Payne Rebecca, Neykov Matey, Jensen Majken Karoline, Cai Tianxi
Department of Biostatistics, Harvard School of Public Health, Boston, Massachusetts 02115, U.S.A.
Biometrics. 2016 Jun;72(2):372-81. doi: 10.1111/biom.12452. Epub 2015 Dec 21.

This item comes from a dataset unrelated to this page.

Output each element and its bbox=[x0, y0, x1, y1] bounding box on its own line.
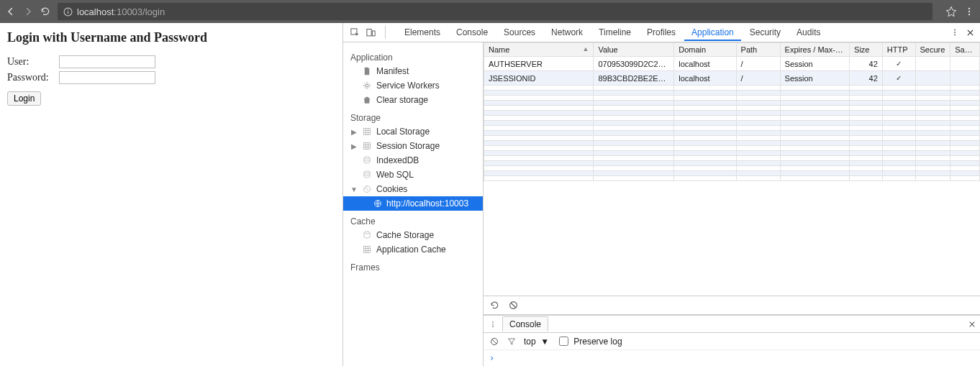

Large assembled cohorts with banked biospecimens offer valuable opportunities to identify novel markers for risk prediction. When the outcome of interest is rare, an effective strategy to conserve limited biological resources while maintaining reasonable statistical power is the case cohort (CCH) sampling design, in which expensive markers are measured on a subset of cases and controls. However, the CCH design introduces significant analytical complexity due to outcome-dependent, finite-population sampling. Current methods for analyzing CCH studies focus primarily on the estimation of simple survival models with linear effects; testing and estimation procedures that can efficiently capture complex non-linear marker effects for CCH data remain elusive. In this article, we propose inverse probability weighted (IPW) variance component type tests for identifying important marker sets through a Cox proportional hazards kernel machine (CoxKM) regression framework previously considered for full cohort studies (Cai et al., 2011). The optimal choice of kernel, while vitally important to attain high power, is typically unknown for a given dataset. Thus, we also develop robust testing procedures that adaptively combine information from multiple kernels. The proposed IPW test statistics have complex null distributions that cannot easily be approximated explicitly. Furthermore, due to the correlation induced by CCH sampling, standard resampling methods such as the bootstrap fail to approximate the distribution correctly. We, therefore, propose a novel perturbation resampling scheme that can effectively recover the induced correlation structure. Results from extensive simulation studies suggest that the proposed IPW CoxKM testing procedures work well in finite samples. The proposed methods are further illustrated by application to a Danish CCH study of Apolipoprotein C-III markers on the risk of coronary heart disease.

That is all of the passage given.